ABOUT THIS EXERCISE ▸ The response should be a precise copy of every entry.

[Saved entries]
○ ○ ○

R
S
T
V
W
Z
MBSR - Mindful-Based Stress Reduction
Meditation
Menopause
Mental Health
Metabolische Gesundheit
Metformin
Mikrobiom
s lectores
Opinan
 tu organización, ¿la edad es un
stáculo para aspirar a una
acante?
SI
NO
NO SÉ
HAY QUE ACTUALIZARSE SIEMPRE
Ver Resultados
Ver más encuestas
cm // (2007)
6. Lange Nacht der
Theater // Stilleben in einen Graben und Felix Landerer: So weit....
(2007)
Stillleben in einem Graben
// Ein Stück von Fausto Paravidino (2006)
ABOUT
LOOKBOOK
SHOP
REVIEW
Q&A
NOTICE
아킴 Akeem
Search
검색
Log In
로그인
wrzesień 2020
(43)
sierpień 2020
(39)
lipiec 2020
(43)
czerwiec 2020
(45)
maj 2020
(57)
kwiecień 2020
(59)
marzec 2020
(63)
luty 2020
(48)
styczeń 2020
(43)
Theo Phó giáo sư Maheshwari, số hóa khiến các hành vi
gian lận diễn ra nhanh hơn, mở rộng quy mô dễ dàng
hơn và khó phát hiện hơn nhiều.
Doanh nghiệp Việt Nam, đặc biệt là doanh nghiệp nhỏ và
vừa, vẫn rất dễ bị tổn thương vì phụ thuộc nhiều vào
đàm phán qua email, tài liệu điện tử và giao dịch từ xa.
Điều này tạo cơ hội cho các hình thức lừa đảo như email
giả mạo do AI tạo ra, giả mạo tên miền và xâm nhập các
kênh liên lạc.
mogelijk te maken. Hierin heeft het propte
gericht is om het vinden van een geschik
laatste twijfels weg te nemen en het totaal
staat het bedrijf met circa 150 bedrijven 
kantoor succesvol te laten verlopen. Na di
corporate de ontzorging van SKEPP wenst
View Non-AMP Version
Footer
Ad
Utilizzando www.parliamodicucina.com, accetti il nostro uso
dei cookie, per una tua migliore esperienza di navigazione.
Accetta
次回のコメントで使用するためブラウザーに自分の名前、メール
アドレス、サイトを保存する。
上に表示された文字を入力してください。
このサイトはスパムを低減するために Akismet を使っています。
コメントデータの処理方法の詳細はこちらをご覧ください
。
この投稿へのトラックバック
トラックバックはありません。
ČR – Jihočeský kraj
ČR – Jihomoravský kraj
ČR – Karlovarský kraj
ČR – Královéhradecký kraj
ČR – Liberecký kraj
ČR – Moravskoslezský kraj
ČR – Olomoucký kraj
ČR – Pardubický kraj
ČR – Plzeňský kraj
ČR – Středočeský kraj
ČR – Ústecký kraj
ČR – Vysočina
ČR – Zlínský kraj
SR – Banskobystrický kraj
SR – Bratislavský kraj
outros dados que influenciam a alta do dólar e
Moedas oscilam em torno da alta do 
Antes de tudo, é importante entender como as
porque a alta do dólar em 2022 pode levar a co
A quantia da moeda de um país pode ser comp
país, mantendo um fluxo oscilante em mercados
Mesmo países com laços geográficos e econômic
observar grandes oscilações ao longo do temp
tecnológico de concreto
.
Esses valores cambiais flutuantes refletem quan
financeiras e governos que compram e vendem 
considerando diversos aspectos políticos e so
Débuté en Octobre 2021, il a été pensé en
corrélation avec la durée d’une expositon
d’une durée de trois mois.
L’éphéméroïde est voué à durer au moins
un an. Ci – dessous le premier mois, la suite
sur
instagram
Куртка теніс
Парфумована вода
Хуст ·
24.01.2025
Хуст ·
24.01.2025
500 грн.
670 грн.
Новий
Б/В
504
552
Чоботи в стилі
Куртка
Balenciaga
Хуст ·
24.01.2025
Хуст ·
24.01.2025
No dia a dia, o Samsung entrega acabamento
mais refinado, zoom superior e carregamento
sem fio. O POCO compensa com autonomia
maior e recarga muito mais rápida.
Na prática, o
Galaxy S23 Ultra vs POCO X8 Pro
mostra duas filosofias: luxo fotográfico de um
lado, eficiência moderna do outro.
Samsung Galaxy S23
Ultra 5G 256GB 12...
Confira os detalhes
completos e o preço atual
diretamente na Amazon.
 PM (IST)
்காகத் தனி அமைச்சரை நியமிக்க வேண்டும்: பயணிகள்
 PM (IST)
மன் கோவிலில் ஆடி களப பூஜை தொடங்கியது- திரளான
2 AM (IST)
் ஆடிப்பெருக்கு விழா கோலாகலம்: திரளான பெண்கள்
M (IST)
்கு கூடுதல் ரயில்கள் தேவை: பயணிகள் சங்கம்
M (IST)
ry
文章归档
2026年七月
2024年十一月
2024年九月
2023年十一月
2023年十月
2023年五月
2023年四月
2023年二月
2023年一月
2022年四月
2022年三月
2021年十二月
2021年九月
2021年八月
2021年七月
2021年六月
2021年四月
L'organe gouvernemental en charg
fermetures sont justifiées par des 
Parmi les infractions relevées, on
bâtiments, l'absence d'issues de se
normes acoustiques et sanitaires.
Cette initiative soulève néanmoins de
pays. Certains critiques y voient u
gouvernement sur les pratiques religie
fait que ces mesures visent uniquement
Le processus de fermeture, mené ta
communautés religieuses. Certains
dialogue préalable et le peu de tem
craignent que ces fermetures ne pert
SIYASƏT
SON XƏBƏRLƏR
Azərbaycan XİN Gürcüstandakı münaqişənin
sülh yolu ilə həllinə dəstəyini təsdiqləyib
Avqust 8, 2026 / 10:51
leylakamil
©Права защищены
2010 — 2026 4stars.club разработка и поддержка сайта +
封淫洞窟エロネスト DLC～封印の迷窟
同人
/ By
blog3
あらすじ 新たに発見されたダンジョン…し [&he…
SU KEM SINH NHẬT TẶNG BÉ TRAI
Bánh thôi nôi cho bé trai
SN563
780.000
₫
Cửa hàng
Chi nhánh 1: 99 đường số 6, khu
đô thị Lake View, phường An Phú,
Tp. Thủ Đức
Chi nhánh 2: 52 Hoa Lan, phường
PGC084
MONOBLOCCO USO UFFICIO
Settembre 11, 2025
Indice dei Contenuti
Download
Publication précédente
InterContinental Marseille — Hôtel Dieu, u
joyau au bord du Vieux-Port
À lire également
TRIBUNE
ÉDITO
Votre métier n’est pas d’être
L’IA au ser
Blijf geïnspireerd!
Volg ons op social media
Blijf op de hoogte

○ ○ ○

SOLUTION TO THIS PROBLEM ▸
R
S
T
V
W
Z
MBSR - Mindful-Based Stress Reduction
Meditation
Menopause
Mental Health
Metabolische Gesundheit
Metformin
Mikrobiom
s lectores
Opinan
 tu organización, ¿la edad es un
stáculo para aspirar a una
acante?
SI
NO
NO SÉ
HAY QUE ACTUALIZARSE SIEMPRE
Ver Resultados
Ver más encuestas
cm // (2007)
6. Lange Nacht der
Theater // Stilleben in einen Graben und Felix Landerer: So weit....
(2007)
Stillleben in einem Graben
// Ein Stück von Fausto Paravidino (2006)
ABOUT
LOOKBOOK
SHOP
REVIEW
Q&A
NOTICE
아킴 Akeem
Search
검색
Log In
로그인
wrzesień 2020
(43)
sierpień 2020
(39)
lipiec 2020
(43)
czerwiec 2020
(45)
maj 2020
(57)
kwiecień 2020
(59)
marzec 2020
(63)
luty 2020
(48)
styczeń 2020
(43)
Theo Phó giáo sư Maheshwari, số hóa khiến các hành vi
gian lận diễn ra nhanh hơn, mở rộng quy mô dễ dàng
hơn và khó phát hiện hơn nhiều.
Doanh nghiệp Việt Nam, đặc biệt là doanh nghiệp nhỏ và
vừa, vẫn rất dễ bị tổn thương vì phụ thuộc nhiều vào
đàm phán qua email, tài liệu điện tử và giao dịch từ xa.
Điều này tạo cơ hội cho các hình thức lừa đảo như email
giả mạo do AI tạo ra, giả mạo tên miền và xâm nhập các
kênh liên lạc.
mogelijk te maken. Hierin heeft het propte
gericht is om het vinden van een geschik
laatste twijfels weg te nemen en het totaal
staat het bedrijf met circa 150 bedrijven 
kantoor succesvol te laten verlopen. Na di
corporate de ontzorging van SKEPP wenst
View Non-AMP Version
Footer
Ad
Utilizzando www.parliamodicucina.com, accetti il nostro uso
dei cookie, per una tua migliore esperienza di navigazione.
Accetta
次回のコメントで使用するためブラウザーに自分の名前、メール
アドレス、サイトを保存する。
上に表示された文字を入力してください。
このサイトはスパムを低減するために Akismet を使っています。
コメントデータの処理方法の詳細はこちらをご覧ください
。
この投稿へのトラックバック
トラックバックはありません。
ČR – Jihočeský kraj
ČR – Jihomoravský kraj
ČR – Karlovarský kraj
ČR – Královéhradecký kraj
ČR – Liberecký kraj
ČR – Moravskoslezský kraj
ČR – Olomoucký kraj
ČR – Pardubický kraj
ČR – Plzeňský kraj
ČR – Středočeský kraj
ČR – Ústecký kraj
ČR – Vysočina
ČR – Zlínský kraj
SR – Banskobystrický kraj
SR – Bratislavský kraj
outros dados que influenciam a alta do dólar e
Moedas oscilam em torno da alta do 
Antes de tudo, é importante entender como as
porque a alta do dólar em 2022 pode levar a co
A quantia da moeda de um país pode ser comp
país, mantendo um fluxo oscilante em mercados
Mesmo países com laços geográficos e econômic
observar grandes oscilações ao longo do temp
tecnológico de concreto
.
Esses valores cambiais flutuantes refletem quan
financeiras e governos que compram e vendem 
considerando diversos aspectos políticos e so
Débuté en Octobre 2021, il a été pensé en
corrélation avec la durée d’une expositon
d’une durée de trois mois.
L’éphéméroïde est voué à durer au moins
un an. Ci – dessous le premier mois, la suite
sur
instagram
Куртка теніс
Парфумована вода
Хуст ·
24.01.2025
Хуст ·
24.01.2025
500 грн.
670 грн.
Новий
Б/В
504
552
Чоботи в стилі
Куртка
Balenciaga
Хуст ·
24.01.2025
Хуст ·
24.01.2025
No dia a dia, o Samsung entrega acabamento
mais refinado, zoom superior e carregamento
sem fio. O POCO compensa com autonomia
maior e recarga muito mais rápida.
Na prática, o
Galaxy S23 Ultra vs POCO X8 Pro
mostra duas filosofias: luxo fotográfico de um
lado, eficiência moderna do outro.
Samsung Galaxy S23
Ultra 5G 256GB 12...
Confira os detalhes
completos e o preço atual
diretamente na Amazon.
 PM (IST)
்காகத் தனி அமைச்சரை நியமிக்க வேண்டும்: பயணிகள்
 PM (IST)
மன் கோவிலில் ஆடி களப பூஜை தொடங்கியது- திரளான
2 AM (IST)
் ஆடிப்பெருக்கு விழா கோலாகலம்: திரளான பெண்கள்
M (IST)
்கு கூடுதல் ரயில்கள் தேவை: பயணிகள் சங்கம்
M (IST)
ry
文章归档
2026年七月
2024年十一月
2024年九月
2023年十一月
2023年十月
2023年五月
2023年四月
2023年二月
2023年一月
2022年四月
2022年三月
2021年十二月
2021年九月
2021年八月
2021年七月
2021年六月
2021年四月
L'organe gouvernemental en charg
fermetures sont justifiées par des 
Parmi les infractions relevées, on
bâtiments, l'absence d'issues de se
normes acoustiques et sanitaires.
Cette initiative soulève néanmoins de
pays. Certains critiques y voient u
gouvernement sur les pratiques religie
fait que ces mesures visent uniquement
Le processus de fermeture, mené ta
communautés religieuses. Certains
dialogue préalable et le peu de tem
craignent que ces fermetures ne pert
SIYASƏT
SON XƏBƏRLƏR
Azərbaycan XİN Gürcüstandakı münaqişənin
sülh yolu ilə həllinə dəstəyini təsdiqləyib
Avqust 8, 2026 / 10:51
leylakamil
©Права защищены
2010 — 2026 4stars.club разработка и поддержка сайта +
封淫洞窟エロネスト DLC～封印の迷窟
同人
/ By
blog3
あらすじ 新たに発見されたダンジョン…し [&he…
SU KEM SINH NHẬT TẶNG BÉ TRAI
Bánh thôi nôi cho bé trai
SN563
780.000
₫
Cửa hàng
Chi nhánh 1: 99 đường số 6, khu
đô thị Lake View, phường An Phú,
Tp. Thủ Đức
Chi nhánh 2: 52 Hoa Lan, phường
PGC084
MONOBLOCCO USO UFFICIO
Settembre 11, 2025
Indice dei Contenuti
Download
Publication précédente
InterContinental Marseille — Hôtel Dieu, u
joyau au bord du Vieux-Port
À lire également
TRIBUNE
ÉDITO
Votre métier n’est pas d’être
L’IA au ser
Blijf geïnspireerd!
Volg ons op social media
Blijf op de hoogte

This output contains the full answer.